LETTRE À HERMINIA ...
LETTRE À HERMINIA .....
Un siècle : 100 ans d’une vie rude et traversée de tant de drames, de tant de guerres
meurtrières et de leurs séquelles économiques et sociales.
Un siècle marqué par
la lutte incessante entre les républiques démocratiques et les dictatures, ce qui reste pourtant
toujours, malheureusement, un thème d’actualité.

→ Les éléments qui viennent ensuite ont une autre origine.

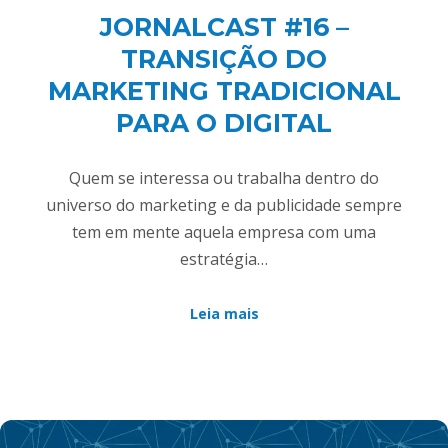
JORNALCAST #16 –
TRANSIÇÃO DO
MARKETING TRADICIONAL
PARA O DIGITAL
Quem se interessa ou trabalha dentro do
universo do marketing e da publicidade sempre
tem em mente aquela empresa com uma
estratégia…
Leia mais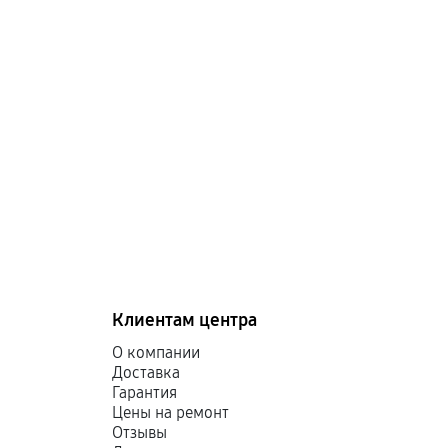
Клиентам центра
О компании
Доставка
Гарантия
Цены на ремонт
Отзывы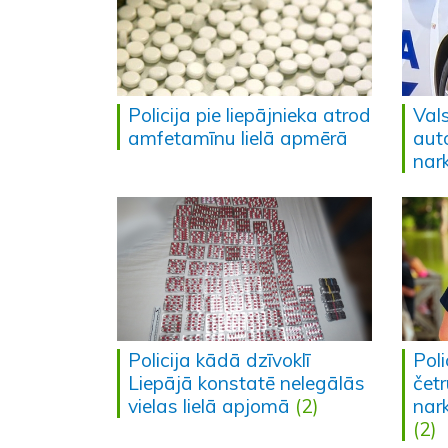
Policija pie liepājnieka atrod
Vals
amfetamīnu lielā apmērā
aut
nar
Policija kādā dzīvoklī
Poli
Liepājā konstatē nelegālās
čet
vielas lielā apjomā
(2)
nar
(2)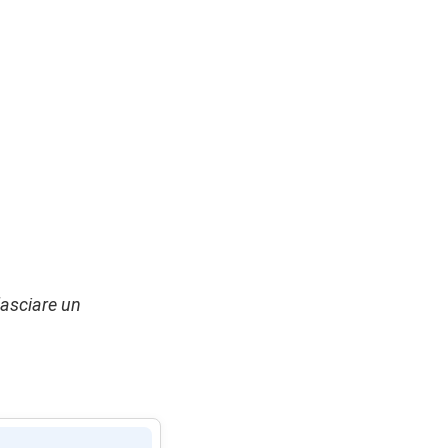
lasciare un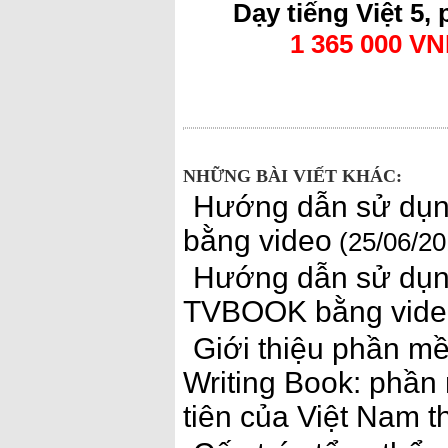
Dạy tiếng Việt 5, 
1 365 000 V
NHỮNG BÀI VIẾT KHÁC:
Hướng dẫn sử dụng
bằng video
(25/06/20
Hướng dẫn sử dụng
TVBOOK bằng vide
Giới thiệu phần mề
Writing Book: phần 
tiên của Việt Nam 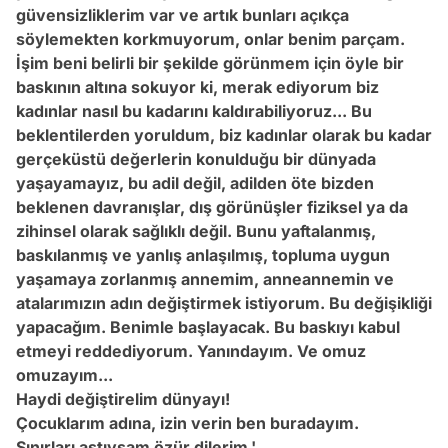
güvensizliklerim var ve artık bunları açıkça
söylemekten korkmuyorum, onlar benim parçam.
İşim beni belirli bir şekilde görünmem için öyle bir
baskının altına sokuyor ki, merak ediyorum biz
kadınlar
nasıl bu kadarını kaldırabiliyoruz... Bu
beklentilerden yoruldum, biz kadınlar olarak bu kadar
gerçeküstü değerlerin konulduğu bir dünyada
yaşayamayız, bu adil değil, adilden öte bizden
beklenen davranışlar, dış görünüşler fiziksel ya da
zihinsel olarak sağlıklı değil. Bunu yaftalanmış,
baskılanmış ve yanlış anlaşılmış, topluma uygun
yaşamaya zorlanmış annemim, anneannemin ve
atalarımızın adın değiştirmek istiyorum. Bu değişikliği
yapacağım. Benimle başlayacak. Bu baskıyı kabul
etmeyi reddediyorum. Yanındayım. Ve omuz
omuzayım...
Haydi değiştirelim dünyayı!
Çocuklarım adına, izin verin ben buradayım.
Sınırları aştıysam özür dilerim.'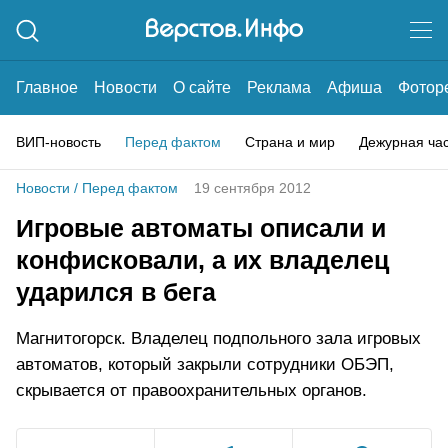
Главное
Новости
О сайте
Реклама
Афиша
Фотор
ВИП-новость
Перед фактом
Страна и мир
Дежурная ча
Новости
/
Перед фактом
19 сентября 2012
Игровые автоматы описали и
конфисковали, а их владелец
ударился в бега
Магнитогорск. Владелец подпольного зала игровых
автоматов, который закрыли сотрудники ОБЭП,
скрывается от правоохранительных органов.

Comme l'écrivait Berthod Brecht, dans la Résistible Ascension d'Arturo Ui : "Le ventre est encore fécond d'où est sortie la bête immonde..."
Herminia,
aujourd’hui si frêle et si menue, tu as traversé tout cela avec une volonté
farouche, une ardeur au travail inépuisable, un fort caractère, bien trempé par
les épreuves de la vie, une gentillesse naturelle et un souci permanent des
autres et bien sûr de ta famille.
Tu fais
partie de ces générations qui se sont sacrifiées pour leurs aînés et leurs
enfants, se privant souvent de tout pour espérer assurer leur réussite et leur
confort.
Ces
dernières années, ton esprit s’est parfois un peu égaré, mais dans le monde que
tu as souhaité te construire et conserver dans ta tête, vivent encore
régulièrement ceux qui t’ont été si chers : ta mère Maria, qui vivait avec
nous et dont tu t’es occupée jusqu’au bout, ton père Alfonso, trop tôt disparu,
à qui tu voues une admiration et une véritable adoration, lui ce madrilène lettré, secrétaire de mairie à Bausen et Canéjan, marié à une jeune paysanne aranaise analphabète, et enfin tes petits enfants,
surtout ce petit, dont on ne sait lequel il est, mais qu’on t’ a laissé en
garde et qui s’échappe régulièrement, te causant ainsi beaucoup de tracas.
Ici, Herminia aux cymbales et ton frère Alfonso à la mandoline, accompagnés de quatre jeunes compères , vous entourez le facétieux violoniste Alfonso, votre père, qui savait amener la joie de vivre autour de lui...
Ta mémoire
ancienne est encore bien vivace et tu racontes souvent ton enfance à Bausen, à San
Roch, à Carlac, le chemin jusqu’à Pontaut, où gamine, tu gardais des enfants de
carabiniers et remontais au village souvent à la nuit tombée.
Carlac et sa forêt magique de hêtres fantastiques qui me fascinent toujours...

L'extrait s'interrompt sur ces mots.